Output each record exactly as given. Leave out every picture.

■ ■ ■ ■

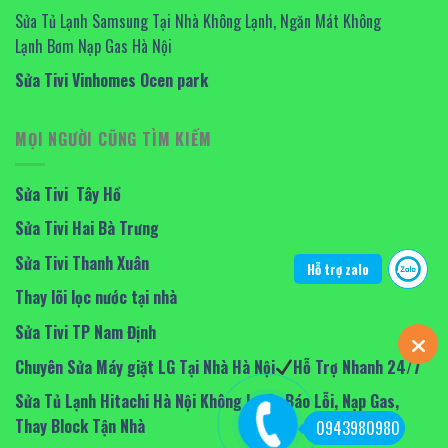
Sửa Tủ Lạnh Samsung Tại Nhà Không Lạnh, Ngăn Mát Không
Lạnh Bơm Nạp Gas Hà Nội
Sửa Tivi Vinhomes Ocen park
MỌI NGƯỜI CŨNG TÌM KIẾM
Sửa Tivi Tây Hồ
Sửa Tivi Hai Bà Trưng
Sửa Tivi Thanh Xuân
Hỗ trợ zalo
Thay lõi lọc nước tại nhà
Sửa Tivi TP Nam Định
Chuyên Sửa Máy giặt LG Tại Nhà Hà Nội
Hỗ Trợ Nhanh 24/7
Sửa Tủ Lạnh Hitachi Hà Nội Không Lạnh, Báo Lỗi, Nạp Gas,
Thay Block Tận Nhà
0943980980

■ ■ ■ ■

• EXERCISE ANSWER:
Sửa Tủ Lạnh Samsung Tại Nhà Không Lạnh, Ngăn Mát Không
Lạnh Bơm Nạp Gas Hà Nội
Sửa Tivi Vinhomes Ocen park
MỌI NGƯỜI CŨNG TÌM KIẾM
Sửa Tivi Tây Hồ
Sửa Tivi Hai Bà Trưng
Sửa Tivi Thanh Xuân
Hỗ trợ zalo
Thay lõi lọc nước tại nhà
Sửa Tivi TP Nam Định
Chuyên Sửa Máy giặt LG Tại Nhà Hà Nội
Hỗ Trợ Nhanh 24/7
Sửa Tủ Lạnh Hitachi Hà Nội Không Lạnh, Báo Lỗi, Nạp Gas,
Thay Block Tận Nhà
0943980980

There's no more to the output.